## What the task requires
Could you please retype all of the data below exactly?

## Dataset entries
++++++++++

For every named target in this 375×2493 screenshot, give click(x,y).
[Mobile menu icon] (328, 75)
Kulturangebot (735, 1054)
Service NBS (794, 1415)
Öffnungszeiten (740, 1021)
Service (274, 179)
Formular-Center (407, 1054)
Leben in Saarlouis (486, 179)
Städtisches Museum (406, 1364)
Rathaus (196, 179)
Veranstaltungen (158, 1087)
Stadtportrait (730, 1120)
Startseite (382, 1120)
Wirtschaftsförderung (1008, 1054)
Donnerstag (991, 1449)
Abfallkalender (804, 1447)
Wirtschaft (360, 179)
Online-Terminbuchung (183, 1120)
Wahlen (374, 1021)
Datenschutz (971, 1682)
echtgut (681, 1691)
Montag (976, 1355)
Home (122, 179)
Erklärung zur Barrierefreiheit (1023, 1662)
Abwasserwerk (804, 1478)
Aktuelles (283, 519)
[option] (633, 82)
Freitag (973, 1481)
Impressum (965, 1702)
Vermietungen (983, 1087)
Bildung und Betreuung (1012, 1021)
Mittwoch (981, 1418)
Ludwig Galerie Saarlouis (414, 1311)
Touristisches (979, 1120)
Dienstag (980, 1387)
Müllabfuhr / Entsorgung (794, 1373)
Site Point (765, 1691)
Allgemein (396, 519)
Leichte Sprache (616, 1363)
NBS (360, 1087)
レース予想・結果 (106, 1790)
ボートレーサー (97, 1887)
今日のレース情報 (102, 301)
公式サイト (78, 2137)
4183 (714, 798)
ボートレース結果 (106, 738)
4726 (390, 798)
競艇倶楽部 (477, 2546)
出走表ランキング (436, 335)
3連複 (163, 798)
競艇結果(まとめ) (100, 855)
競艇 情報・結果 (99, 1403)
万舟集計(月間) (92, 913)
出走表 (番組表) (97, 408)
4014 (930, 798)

++++++++++

## Problem solution
For every named target in this 375×2493 screenshot, give click(x,y).
[Mobile menu icon] (328, 75)
Kulturangebot (735, 1054)
Service NBS (794, 1415)
Öffnungszeiten (740, 1021)
Service (274, 179)
Formular-Center (407, 1054)
Leben in Saarlouis (486, 179)
Städtisches Museum (406, 1364)
Rathaus (196, 179)
Veranstaltungen (158, 1087)
Stadtportrait (730, 1120)
Startseite (382, 1120)
Wirtschaftsförderung (1008, 1054)
Donnerstag (991, 1449)
Abfallkalender (804, 1447)
Wirtschaft (360, 179)
Online-Terminbuchung (183, 1120)
Wahlen (374, 1021)
Datenschutz (971, 1682)
echtgut (681, 1691)
Montag (976, 1355)
Home (122, 179)
Erklärung zur Barrierefreiheit (1023, 1662)
Abwasserwerk (804, 1478)
Aktuelles (283, 519)
[option] (633, 82)
Freitag (973, 1481)
Impressum (965, 1702)
Vermietungen (983, 1087)
Bildung und Betreuung (1012, 1021)
Mittwoch (981, 1418)
Ludwig Galerie Saarlouis (414, 1311)
Touristisches (979, 1120)
Dienstag (980, 1387)
Müllabfuhr / Entsorgung (794, 1373)
Site Point (765, 1691)
Allgemein (396, 519)
Leichte Sprache (616, 1363)
NBS (360, 1087)
レース予想・結果 (106, 1790)
ボートレーサー (97, 1887)
今日のレース情報 (102, 301)
公式サイト (78, 2137)
4183 (714, 798)
ボートレース結果 (106, 738)
4726 (390, 798)
競艇倶楽部 (477, 2546)
出走表ランキング (436, 335)
3連複 (163, 798)
競艇結果(まとめ) (100, 855)
競艇 情報・結果 (99, 1403)
万舟集計(月間) (92, 913)
出走表 (番組表) (97, 408)
4014 (930, 798)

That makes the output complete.